COVID-19 support and economic recovery measures
Changes to the existing subsidy program
The changes related to the Canadian Emergency Wage Subsidy (CEWS) and Canada Emergency Rent Subsidy (CERS) are as follows:
- Extension of the current program to September 25, 2021, and additional qualifying periods may be added to further extend the two programs to November 20, 2021.
- CEWS and CERS subsidy rates will be gradually phased out beginning July 4, 2021.
- Continuing the CEWS payment to eligible furloughed employees until August 28, 2021.
- Adding a similar business acquisition rule that is available with CEWS to CERS.
Proposed Canada Recovery Hiring Program (CRHP)
The CRHP is an alternative to the existing CEWS program. This program allows certain eligible employers to claim a subsidy amount from June 5 to November 20, 2021. The key features of this program are:
- Eligible employers include Canada Controlled Private Corporations (CCPCs), individuals, not-for-profit organizations, registered charities and certain partnerships.

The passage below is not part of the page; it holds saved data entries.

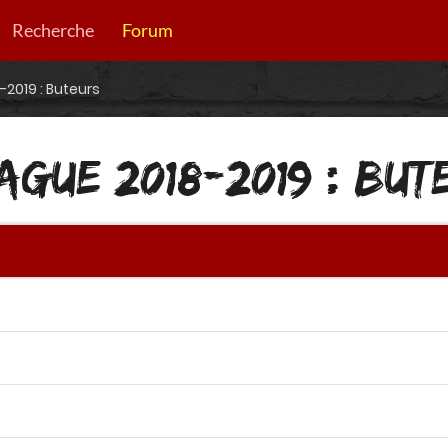
Recherche
Forum
-2019 : Buteurs
AGUE 2018-2019 : BUT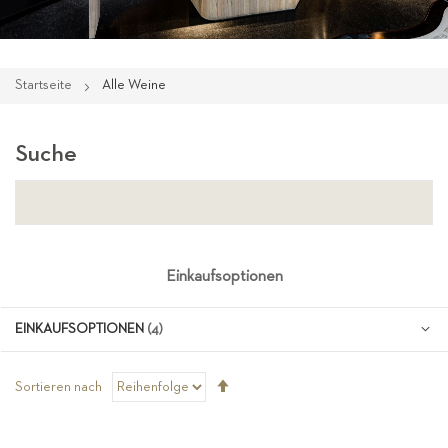
Startseite
Alle Weine
Suche
Einkaufsoptionen
EINKAUFSOPTIONEN
Absteigend
Sortieren nach
sortieren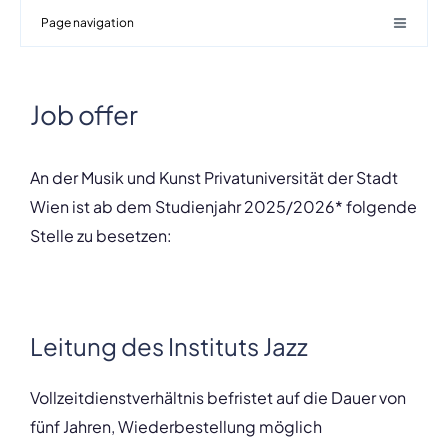
Page navigation
Job offer
An der Musik und Kunst Privatuniversität der Stadt
Wien ist ab dem Studienjahr 2025/2026* folgende
Stelle zu besetzen:
Leitung des Instituts Jazz
Vollzeitdienstverhältnis befristet auf die Dauer von
fünf Jahren, Wiederbestellung möglich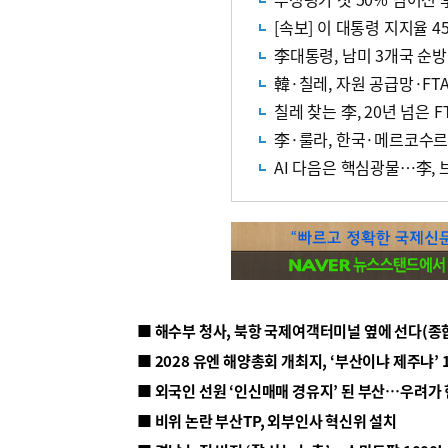
[속보] 이 대통령 지지율 
李대통령, 남미 3개국 순
韓·칠레, 자원 공급망·FT
칠레 찾는 李, 20년 넘은 F
李·룰라, 한국·메르코수르 
AI 다음은 핵심광물…李, 
■ 해수부 청사, 북항 국제여객터미널 옆에 선다(종
■ 2028 유엔 해양총회 개최지, ‘부산이냐 제주냐’ 
■ 외국인 선원 ‘인신매매 경유지’ 된 부산…우려가
■ 비위 논란 부산TP, 외부인사 혁신위 설치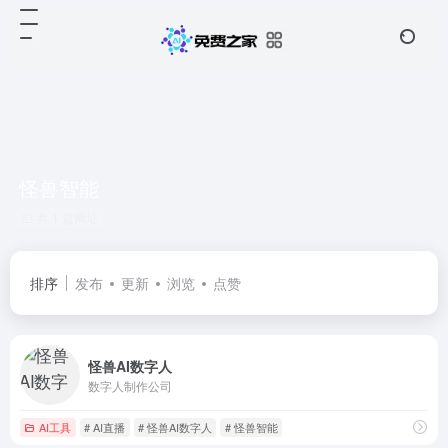
怪兽智能
共 1 篇网址
排序
发布
更新
浏览
点赞
怪兽AI数字人
数字人制作公司
AI工具
# AI直播
# 怪兽AI数字人
# 怪兽智能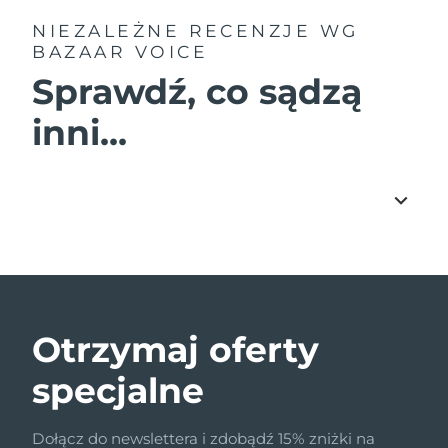
NIEZALEŻNE RECENZJE
WG
BAZAAR VOICE
Sprawdź, co sądzą
inni...
Otrzymaj oferty
specjalne
Dołącz do newslettera i zdobądź 15% zniżki na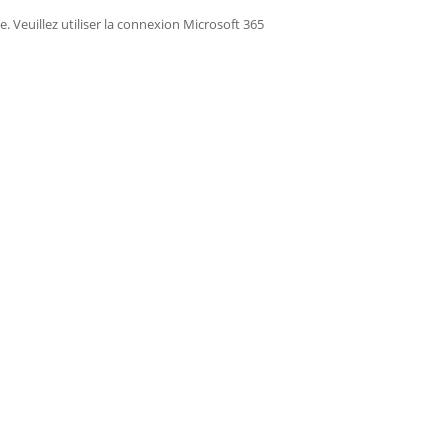
ée. Veuillez utiliser la connexion Microsoft 365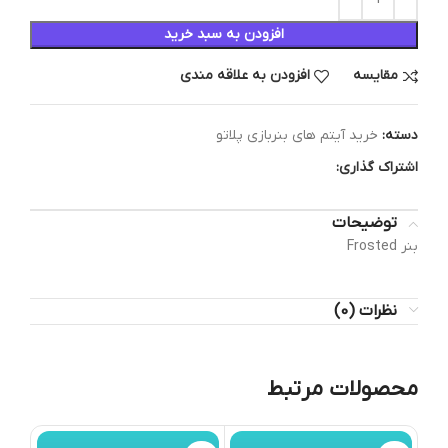
افزودن به سبد خرید
مقایسه
افزودن به علاقه مندی
دسته:
خرید آیتم های بنربازی پلاتو
اشتراک گذاری:
توضیحات
بنر Frosted
نظرات (0)
محصولات مرتبط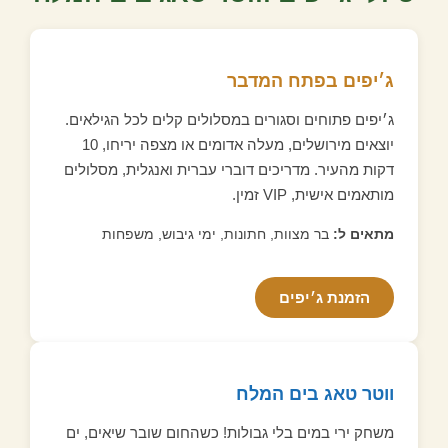
ג׳יפים בפתח המדבר
ג׳יפים פתוחים וסגורים במסלולים קלים לכל הגילאים.
יוצאים מירושלים, מעלה אדומים או מצפה יריחו, 10
דקות מהעיר. מדריכים דוברי עברית ואנגלית, מסלולים
מותאמים אישית, VIP זמין.
מתאים ל:
בר מצוות, חתונות, ימי גיבוש, משפחות
הזמנת ג׳יפים
ווטר טאג בים המלח
משחק ירי במים בלי גבולות! כשהחום שובר שיאים, ים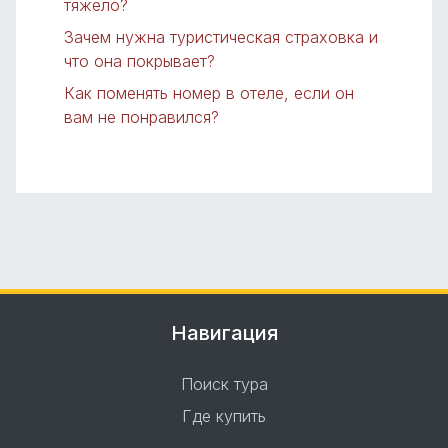
тяжело?
Зачем нужна туристическая страховка и
что она покрывает?
Как поменять номер в отеле, если он
вам не понравился?
Навигация
Поиск тура
Где купить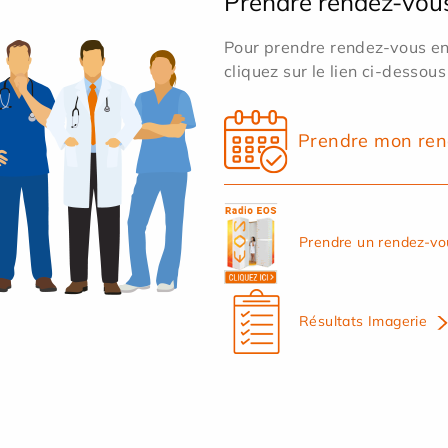
Prendre rendez-vou
Pour prendre rendez-vous en 
cliquez sur le lien ci-dessous
Prendre mon ren
Prendre un rendez-vo
Résultats Imagerie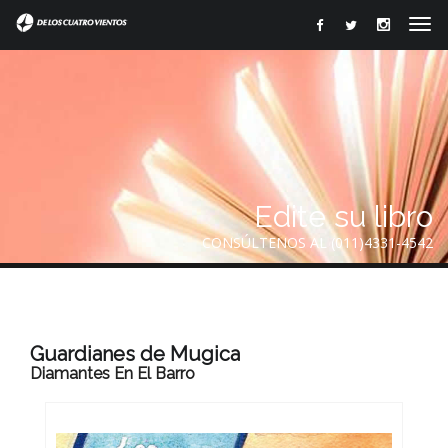
Edite su libro
CONSÚLTENOS AL (011)4331-4542
Guardianes de Mugica
Diamantes En El Barro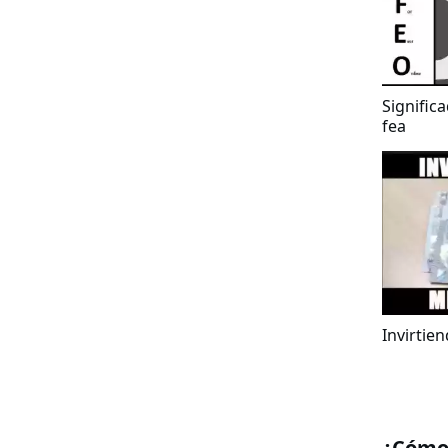
Signific
fea
Invirtie
¿Cómo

- The subsidy would apply to incremental remuneration paid at the rate of 50% to eligible employees.
- An eligible employer can claim either under the current CEWS or CRHP program.
- Similar CEWS revenue decline test will apply to the CRHP program.
Business tax measures
New immediate expensing deduction
An eligible CCPC can immediately expense certain capital property acquired. The key features of this program include:
- CCPCs can claim $1.5 million annual deduction limit on eligible capital expenditures purchased and put into use on or after April 19, 2021, and before January 1, 2024.

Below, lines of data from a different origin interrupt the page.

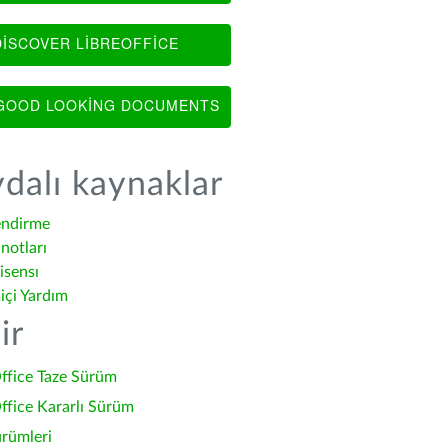
ISCOVER LIBREOFFICE
OOD LOOKING DOCUMENTS
dalı kaynaklar
endirme
notları
isensı
içi Yardım
ir
ffice Taze Sürüm
ffice Kararlı Sürüm
ürümleri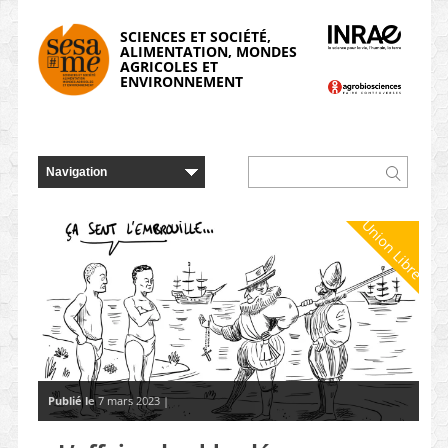
Panneau de gestion des cookies
SCIENCES ET SOCIÉTÉ,
ALIMENTATION, MONDES
AGRICOLES ET
ENVIRONNEMENT
Union Libre
Publié le
7 mars 2023 |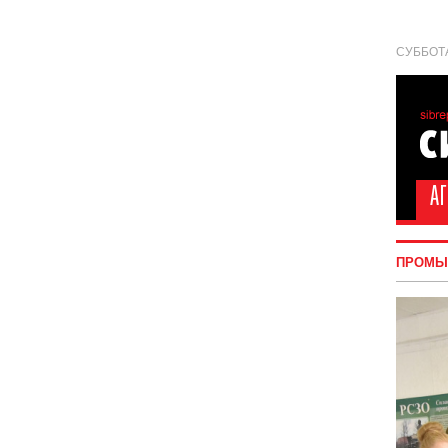
СУББОТА
ПРОМЫ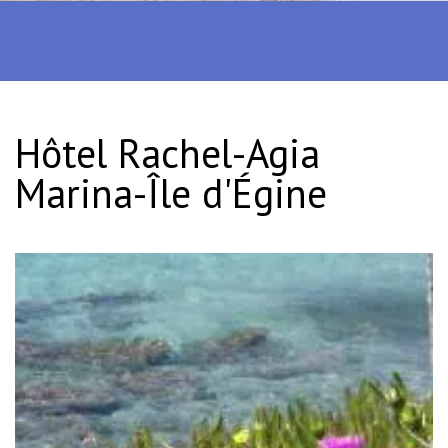
Hôtel Rachel-Agia
Marina-Île d'Égine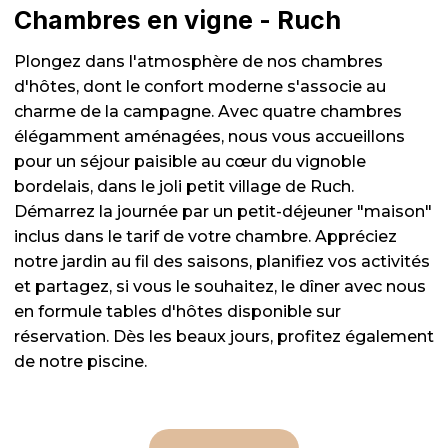
Chambres en vigne - Ruch
Plongez dans l'atmosphère de nos chambres
d'hôtes, dont le confort moderne s'associe au
charme de la campagne. Avec quatre chambres
élégamment aménagées, nous vous accueillons
pour un séjour paisible au cœur du vignoble
bordelais, dans le joli petit village de Ruch.
Démarrez la journée par un petit-déjeuner "maison"
inclus dans le tarif de votre chambre. Appréciez
notre jardin au fil des saisons, planifiez vos activités
et partagez, si vous le souhaitez, le dîner avec nous
en formule tables d'hôtes disponible sur
réservation. Dès les beaux jours, profitez également
de notre piscine.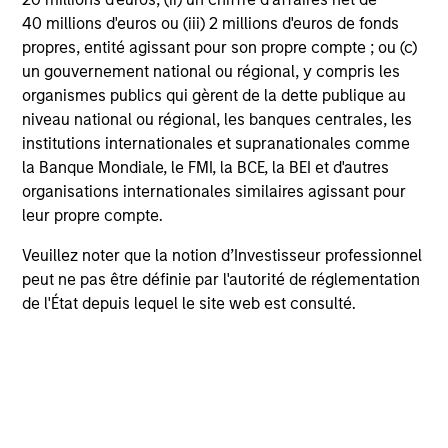
40 millions d'euros ou (iii) 2 millions d'euros de fonds
propres, entité agissant pour son propre compte ; ou (c)
Profil de risque et de
un gouvernement national ou régional, y compris les
rendement
organismes publics qui gèrent de la dette publique au
niveau national ou régional, les banques centrales, les
institutions internationales et supranationales comme
Loading
la Banque Mondiale, le FMI, la BCE, la BEI et d'autres
organisations internationales similaires agissant pour
leur propre compte.
Veuillez noter que la notion d’Investisseur professionnel
peut ne pas être définie par l'autorité de réglementation
4
de l'État depuis lequel le site web est consulté.
Composition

- The $1.5 million limit must be shared by an associated group.
- Eligible property under this new measure would be capital property that is subject to the CCA rules, other than property included in CCA classes 1 to 6, 14.1, 17, 47, 49 and 51, which are generally long-lived assets.
Rate Reduction for Zero-Emission Technology Manufacturers
The budget proposes to temporarily reduce the tax rates for qualifying zero-emission technology manufacturers. In specific, these taxpayers would be able to apply a reduced tax rate on eligible zero-emission manufacturing processing income of:
- 7.5% if the taxable income would otherwise be subject to the 15% general tax rate; and
- 4.5% if the taxable income would otherwise be subject to the 9% small business tax rate.
Interest deductibility limits
The budget also proposes to limit interest deductions for corporations, trusts, partnerships, and branches.
The interest expense is limited to earnings before interest, taxes, depreciation and amortization (EBITDA) determined on the tax basis. The maximum deduction will be limited to 40% of EBITDA for taxation years beginning on or after January 1, 2023, but before January 1, 2024, and to 30% for later years.
Certain exemptions apply for CCPCs and associated groups with taxable capital of less than $15 million, and for groups of corporations and trusts with an aggregated net interest expense of $250,000 or less. Interest income and expenses related to debt owing between Canadian members of a corporation would generally be excluded.